Failover
How systems survive losing critical pieces without waking someone up at 3am.
Active-passive. The standby pattern
The classic setup. One component is active and takes traffic. Another is passive, a warm standby that is ready to take over. The active one streams its state to the passive one all the time.
A primary database streams writes to a standby. The standby applies them and stays current. It serves no traffic. It just waits.
When the primary fails, an automated process notices (a health check fails for several seconds), promotes the standby to be the new primary, and reroutes traffic.
The time to fail over is usually 30 seconds to a few minutes. Users might see a short blip. Compared to "wait hours for a human to debug and restore," it is a huge improvement.
Detection. How do you know it died
Failover starts with detection. There are two common ways.
Health checks. Every few seconds you probe the primary. Failed probes for N intervals in a row means "primary is down."
Heartbeats. The primary sends "I am alive" pings. No ping for X seconds means "primary is dead."
The hard problem is telling apart "down" from "slow" from "network partition." A primary might be alive but unreachable from the failover monitor. If the monitor promotes the standby, you now have two primaries that both think they are in charge. Both accept writes. They drift apart. Data corruption.
This is called split brain. The classic distributed systems nightmare.
There are several common defenses. Quorum-based promotion, where a majority of monitors must agree before failover. STONITH ("shoot the other node in the head"), which force-kills the old primary before promoting the standby. Fencing, which revokes the old primary's permission to write.
Active-active. No standby. Both serve
Another option. Two (or more) active nodes. Both take traffic. If one dies, the other absorbs everything. No failover delay. No warm-up.
For stateless services like web servers and workers, active-active is trivial. Just put a load balancer in front of N copies.
For stateful services like databases, active-active is hard. Both nodes accept writes. They have to coordinate to avoid conflicts. You either use a consensus protocol like Raft or Paxos, or you accept eventual consistency.
DynamoDB, Cassandra, and multi-region Spanner are all active-active databases. They are also harder to run than primary-replica setups. Pick based on how much reliability you need.
Test it. For real.
The single most important thing about failover. If you do not test it, it does not work.

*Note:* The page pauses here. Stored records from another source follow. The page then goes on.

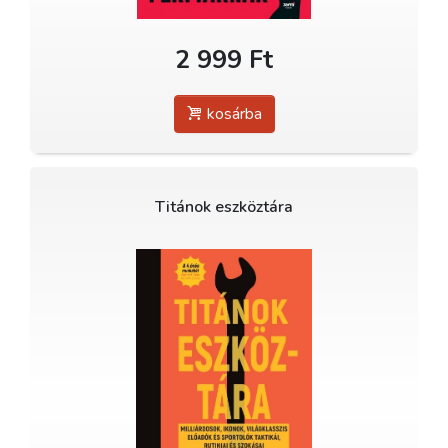
2 999 Ft
kosárba
Titánok eszköztára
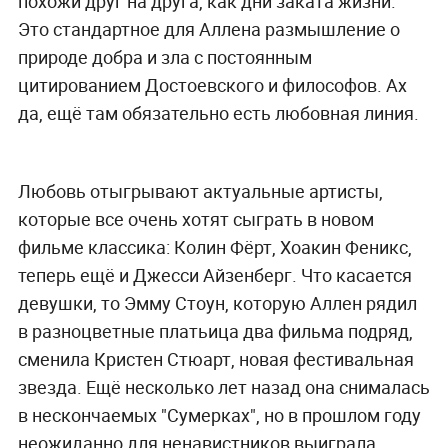
похожи друг на друга, как дни заката жизни.
Это стандартное для Аллена размышление о
природе добра и зла с постоянным
цитированием Достоевского и философов. Ах
да, ещё там обязательно есть любовная линия.
Любовь отыгрывают актуальные артисты,
которые все очень хотят сыграть в новом
фильме классика: Колин Фёрт, Хоакин Феникс,
теперь ещё и Джесси Айзенберг. Что касается
девушки, то Эмму Стоун, которую Аллен рядил
в разноцветные платьица два фильма подряд,
сменила Кристен Стюарт, новая фестивальная
звезда. Ещё несколько лет назад она снималась
в нескончаемых "Сумерках", но в прошлом году
неожиданно для ненавистников выиграла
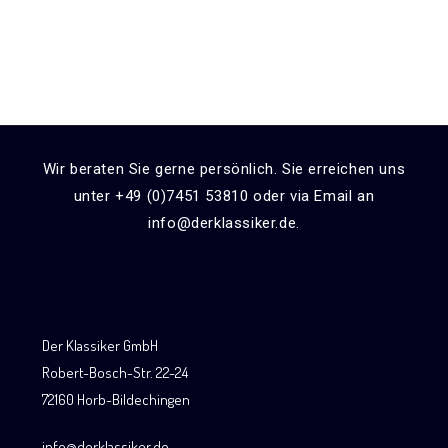
Wir beraten Sie gerne persönlich. Sie erreichen uns
unter +49 (0)7451 53810 oder via Email an
info@derklassiker.de.
Der Klassiker GmbH
Robert-Bosch-Str. 22-24
72160 Horb-Bildechingen
info@derklassiker.de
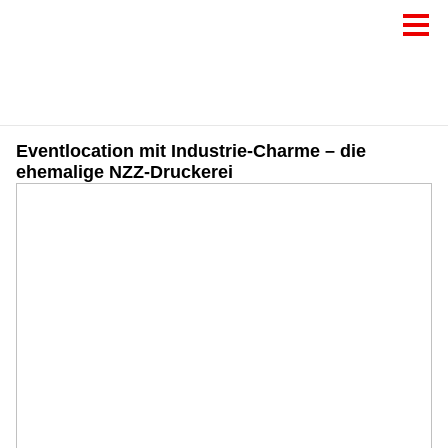
Eventlocation mit Industrie-Charme – die
ehemalige NZZ-Druckerei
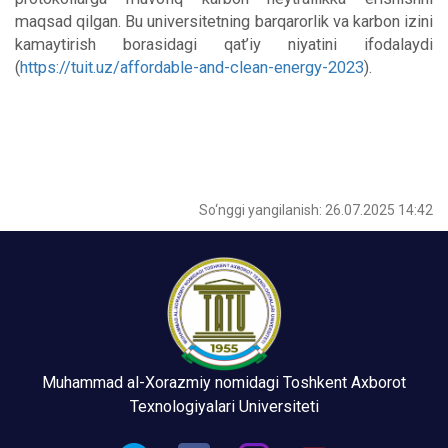
maqsad qilgan. Bu universitetning barqarorlik va karbon izini
kamaytirish borasidagi qat’iy niyatini ifodalaydi
(
https://tuit.uz/affordable-and-clean-energy-2023
).
So‘nggi yangilanish: 26.07.2025 14:42
Muhammad al-Xorazmiy nomidagi Toshkent Axborot
Texnologiyalari Universiteti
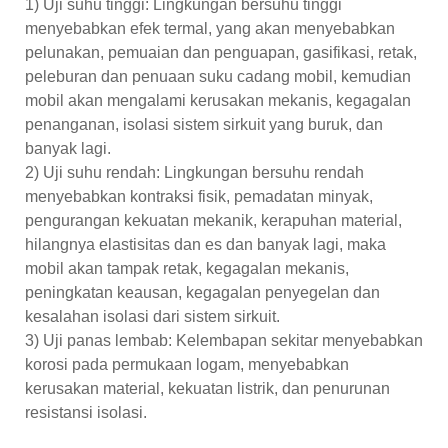
1) Uji suhu tinggi: Lingkungan bersuhu tinggi
menyebabkan efek termal, yang akan menyebabkan
pelunakan, pemuaian dan penguapan, gasifikasi, retak,
peleburan dan penuaan suku cadang mobil, kemudian
mobil akan mengalami kerusakan mekanis, kegagalan
penanganan, isolasi sistem sirkuit yang buruk, dan
banyak lagi.
2) Uji suhu rendah: Lingkungan bersuhu rendah
menyebabkan kontraksi fisik, pemadatan minyak,
pengurangan kekuatan mekanik, kerapuhan material,
hilangnya elastisitas dan es dan banyak lagi, maka
mobil akan tampak retak, kegagalan mekanis,
peningkatan keausan, kegagalan penyegelan dan
kesalahan isolasi dari sistem sirkuit.
3) Uji panas lembab: Kelembapan sekitar menyebabkan
korosi pada permukaan logam, menyebabkan
kerusakan material, kekuatan listrik, dan penurunan
resistansi isolasi.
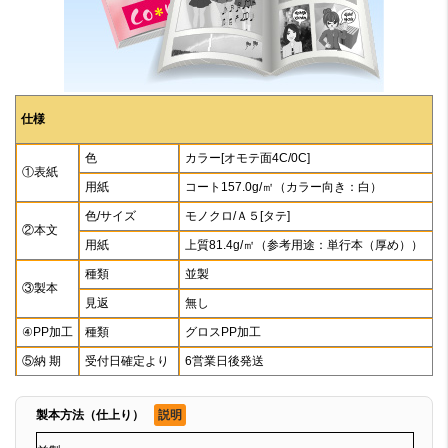
仕様
色
カラー[オモテ面4C/0C]
①表紙
用紙
コート157.0g/㎡（カラー向き：白）
色/サイズ
モノクロ/Ａ５[タテ]
②本文
用紙
上質81.4g/㎡（参考用途：単行本（厚め））
種類
並製
③製本
見返
無し
④PP加工
種類
グロスPP加工
⑤納 期
受付日確定より
6営業日後発送
製本方法（仕上り）
説明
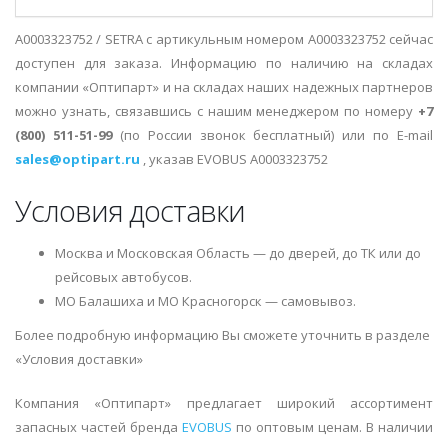
A0003323752 / SETRA с артикульным номером A0003323752 сейчас
доступен для заказа. Информацию по наличию на складах
компании «Оптипарт» и на складах наших надежных партнеров
можно узнать, связавшись с нашим менеджером по номеру
+7
(800) 511-51-99
(по России звонок бесплатный) или по E-mail
sales@optipart.ru
, указав EVOBUS A0003323752
Условия доставки
Москва и Московская Область — до дверей, до ТК или до
рейсовых автобусов.
МО Балашиха и МО Красногорск — самовывоз.
Более подробную информацию Вы сможете уточнить в разделе
«Условия доставки»
Компания «Оптипарт» предлагает широкий ассортимент
запасных частей бренда
EVOBUS
по оптовым ценам. В наличии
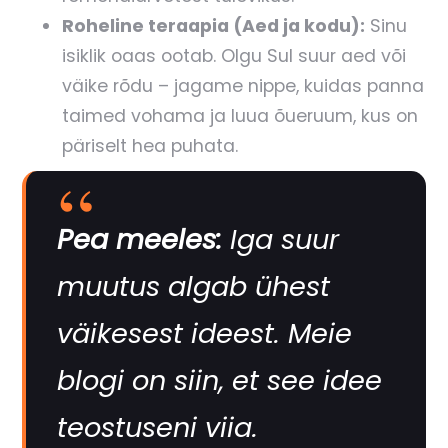
Roheline teraapia (Aed ja kodu):
Sinu
isiklik oaas ootab. Olgu Sul suur aed või
väike rõdu – jagame nippe, kuidas panna
taimed vohama ja luua õueruum, kus on
päriselt hea puhata.
Pea meeles:
Iga suur
muutus algab ühest
väikesest ideest. Meie
blogi on siin, et see idee
teostuseni viia.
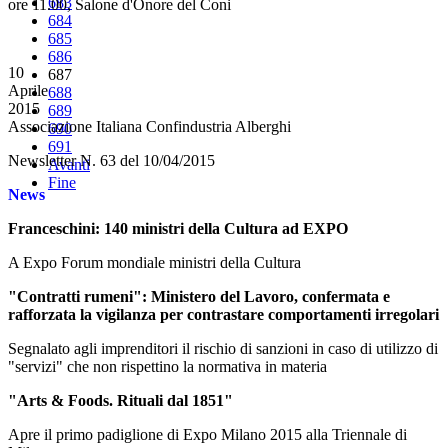
683
ore 11.00, Salone d'Onore del Coni
684
685
686
10
687
Aprile
688
2015
689
Associazione Italiana Confindustria Alberghi
690
691
Newsletter N. 63 del 10/04/2015
Avanti
Fine
News
Franceschini: 140 ministri della Cultura ad EXPO
A Expo Forum mondiale ministri della Cultura
"Contratti rumeni": Ministero del Lavoro, confermata e
rafforzata la vigilanza per contrastare comportamenti irregolari
Segnalato agli imprenditori il rischio di sanzioni in caso di utilizzo di
"servizi" che non rispettino la normativa in materia
"Arts & Foods. Rituali dal 1851"
Apre il primo padiglione di Expo Milano 2015 alla Triennale di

A failover plan you have never run is wishful thinking. Real failures happen at 3am, in a state you did not see coming, when something else is also broken.
Companies that take reliability seriously practice chaos engineering. Netflix has Chaos Monkey. There is Gremlin, and AWS Fault Injection Simulator. They kill random services during business hours, while engineers are awake to react. If a failover does not work, they find out before customers do.
A lower bar. Run failover drills every quarter. Promote the standby. Confirm the system survives. Roll back. Fix what did not work.
Untested code is broken code. The same is true for failover.